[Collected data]
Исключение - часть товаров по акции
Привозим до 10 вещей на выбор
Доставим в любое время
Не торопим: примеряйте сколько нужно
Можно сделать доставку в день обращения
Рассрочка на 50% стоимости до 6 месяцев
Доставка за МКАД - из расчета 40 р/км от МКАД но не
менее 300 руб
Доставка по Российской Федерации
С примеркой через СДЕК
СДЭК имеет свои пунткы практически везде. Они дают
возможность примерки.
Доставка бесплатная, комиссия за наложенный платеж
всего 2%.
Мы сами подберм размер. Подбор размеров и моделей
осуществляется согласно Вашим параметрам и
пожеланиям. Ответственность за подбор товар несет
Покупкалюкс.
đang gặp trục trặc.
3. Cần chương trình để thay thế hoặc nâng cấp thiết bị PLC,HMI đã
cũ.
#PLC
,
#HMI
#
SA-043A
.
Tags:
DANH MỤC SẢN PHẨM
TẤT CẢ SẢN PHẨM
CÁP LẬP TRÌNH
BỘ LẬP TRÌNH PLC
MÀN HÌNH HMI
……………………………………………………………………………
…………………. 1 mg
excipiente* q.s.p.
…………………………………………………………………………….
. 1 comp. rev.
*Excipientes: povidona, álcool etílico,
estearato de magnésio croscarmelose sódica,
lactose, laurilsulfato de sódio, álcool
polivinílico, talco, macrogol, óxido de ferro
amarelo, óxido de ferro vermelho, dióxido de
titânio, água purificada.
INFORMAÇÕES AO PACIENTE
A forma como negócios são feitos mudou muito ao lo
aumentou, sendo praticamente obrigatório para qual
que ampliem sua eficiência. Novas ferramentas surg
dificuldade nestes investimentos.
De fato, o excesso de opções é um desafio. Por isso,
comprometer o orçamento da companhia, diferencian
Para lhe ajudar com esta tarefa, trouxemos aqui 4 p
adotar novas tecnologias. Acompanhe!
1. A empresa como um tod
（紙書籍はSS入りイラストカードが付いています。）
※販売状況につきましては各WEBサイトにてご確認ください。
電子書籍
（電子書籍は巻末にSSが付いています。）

--

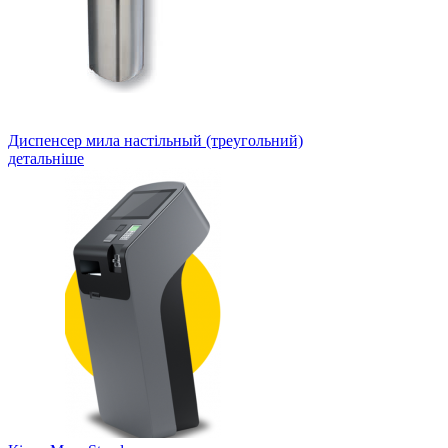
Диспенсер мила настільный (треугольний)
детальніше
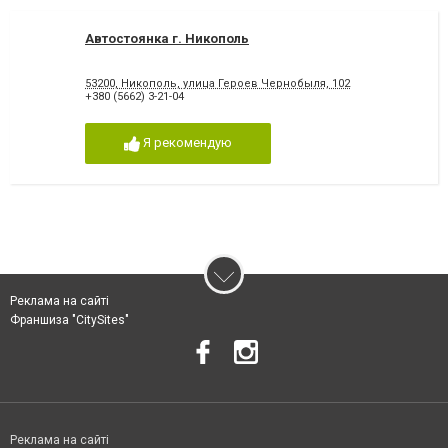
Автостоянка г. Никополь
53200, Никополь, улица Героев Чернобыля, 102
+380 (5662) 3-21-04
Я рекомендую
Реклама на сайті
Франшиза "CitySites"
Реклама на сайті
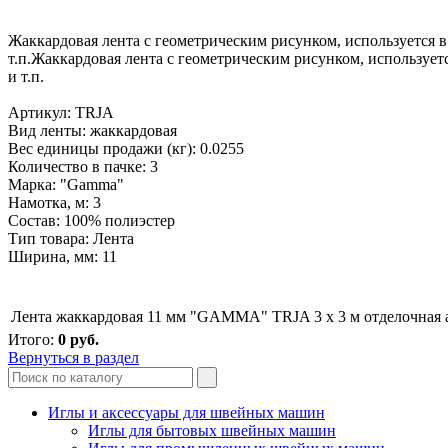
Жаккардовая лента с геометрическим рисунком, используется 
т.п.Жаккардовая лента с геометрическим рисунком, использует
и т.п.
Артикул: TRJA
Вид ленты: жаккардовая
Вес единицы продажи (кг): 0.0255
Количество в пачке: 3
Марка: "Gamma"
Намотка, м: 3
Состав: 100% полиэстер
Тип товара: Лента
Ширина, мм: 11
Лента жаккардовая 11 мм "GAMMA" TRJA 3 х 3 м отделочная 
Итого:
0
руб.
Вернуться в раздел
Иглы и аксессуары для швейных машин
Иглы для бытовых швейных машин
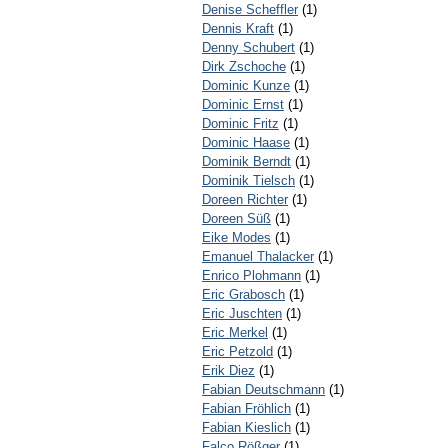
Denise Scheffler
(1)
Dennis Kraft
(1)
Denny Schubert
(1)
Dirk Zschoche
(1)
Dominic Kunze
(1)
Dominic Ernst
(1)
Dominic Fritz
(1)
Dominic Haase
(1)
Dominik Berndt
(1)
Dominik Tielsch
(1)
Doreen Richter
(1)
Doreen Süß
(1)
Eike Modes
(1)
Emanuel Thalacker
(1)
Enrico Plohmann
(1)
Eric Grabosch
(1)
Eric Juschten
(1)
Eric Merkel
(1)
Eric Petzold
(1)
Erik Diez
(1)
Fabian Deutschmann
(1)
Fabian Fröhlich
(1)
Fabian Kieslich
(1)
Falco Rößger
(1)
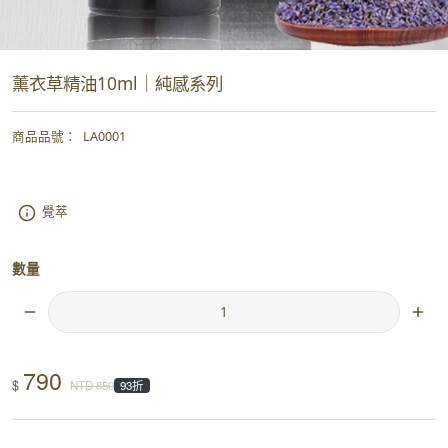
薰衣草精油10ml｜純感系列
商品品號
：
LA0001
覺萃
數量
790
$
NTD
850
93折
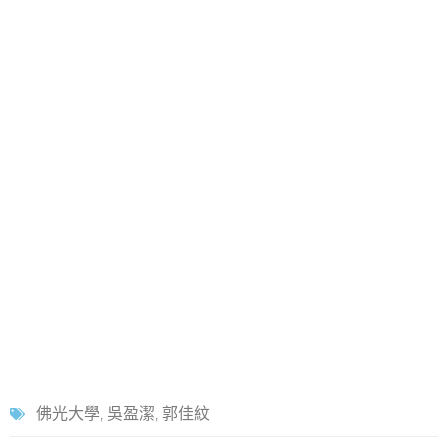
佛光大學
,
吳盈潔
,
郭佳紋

INSTRUCTIONS FOR THE TASK:
List the lines of the entries that include "Eric".

EXERCISE RESULT:
Eric Grabosch
Eric Juschten
Eric Merkel
Eric Petzold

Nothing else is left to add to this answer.